I did not get to have the Kodak moment of Caleb being placed on my chest, Zach cutting the cord, and the both of us reveling at this new little life. Caleb was not breathing when he was first born and the doctor quickly cut the cord and got to work to get that little scream out. To be honest, I did not entirely know what was going on at the time, only that things seemed to be going differently than I had thought. After a few minutes, or maybe less, Caleb was screaming at full volume and announcing that he had in fact, arrived. The doctor actually rubbed Caleb’s back raw trying to get him to breathe. He apparently took a big gulp of fluid right as he came out which hindered his breathing abilities. The cord was also wrapped around his body. Not his neck, but he was tangled up a bit and this might have been the reason he was so small at birth. He likely was no longer getting the proper nutrition through the umbilical cord near the end of the pregnancy.

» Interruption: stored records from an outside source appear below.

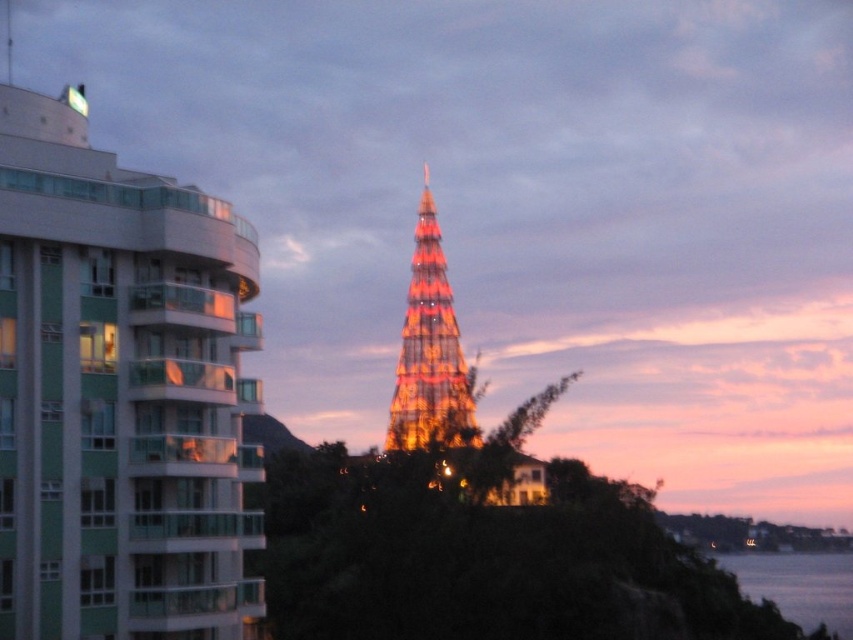 Question: In this image, where is white glossy building at left located relative to illuminated glass eiffel tower at center?

Choices:
 (A) left
 (B) right

Answer: (A)

Question: Which point appears closest to the camera in this image?

Choices:
 (A) (129, 381)
 (B) (403, 435)

Answer: (A)

Question: Estimate the real-world distances between objects in this image. Which object is closer to the illuminated glass eiffel tower at center?

Choices:
 (A) white glossy building at left
 (B) transparent water at lower right

Answer: (B)

Question: Which point is closer to the camera taking this photo?

Choices:
 (A) (6, 428)
 (B) (827, 592)

Answer: (A)

Question: Can you confirm if white glossy building at left is positioned to the left of illuminated glass eiffel tower at center?

Choices:
 (A) yes
 (B) no

Answer: (A)

Question: Is white glossy building at left to the left of transparent water at lower right from the viewer's perspective?

Choices:
 (A) no
 (B) yes

Answer: (B)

Once he was breathing and bundled up, I was finally able to hold my tiny little man. There was nothing like seeing his little face for the first time and holding him close. 9 months, 37 hours, and in one moment I became a mom. My labor was longer than most and shorter than some, but I wouldn’t change a thing. I am so glad that I made the decision to have a natural birth and even more glad that I was able to stick to my goal even when things changed and strayed from what I had planned. Labor certainly would have been easier if it were faster and much less painful without the pitocin, but in the end that is what it took to get my son into this world. The pain of labor is something that I still can’t really describe even after experiencing it. There is nothing I can compare it to in order to make it understandable to someone who hasn’t been through it. Labor hurts. I think that is the best thing to tell any mom-to-be. Not to scare them, but to be truthful that the delivery of their baby will likely be painful and emotional, but neither are a bad thing. God has equipped women with all of the resources necessary to grow, nurture, and give birth to human life. That includes the ability to handle the pain of childbirth, both physically and emotionally. In a strange way the pain of labor is a good pain, a productive pain. It is not pain without reason. Each contraction is one step closer to meeting your baby. You will never have to do that contraction again once it is over. All of the pain is towards an end goal, that, without fail, will be realized; a baby will be born.
I understand that not all women want to feel the pain of childbirth. Those who do not have their reasons just as I have my reasons for wanting to. For myself, I am thankful that I experienced a natural birth and I wouldn’t have it any other way. There were many times throughout labor, especially when my contractions were hard and on top of one another that I thought, “Why am I doing this? I must be nuts. Why on earth didn’t I get an epidural?” I did not necessarily enjoy the pain of each contraction, but I am glad I felt that pain. I want to feel every contraction of each of my children’s births. If I don’t experience those aches and pains I cannot fully experience that wonderful euphoria just after delivery that no drug on earth could ever create. I have arrived at my destination and labor is finished, but an entirely new journey has just begun.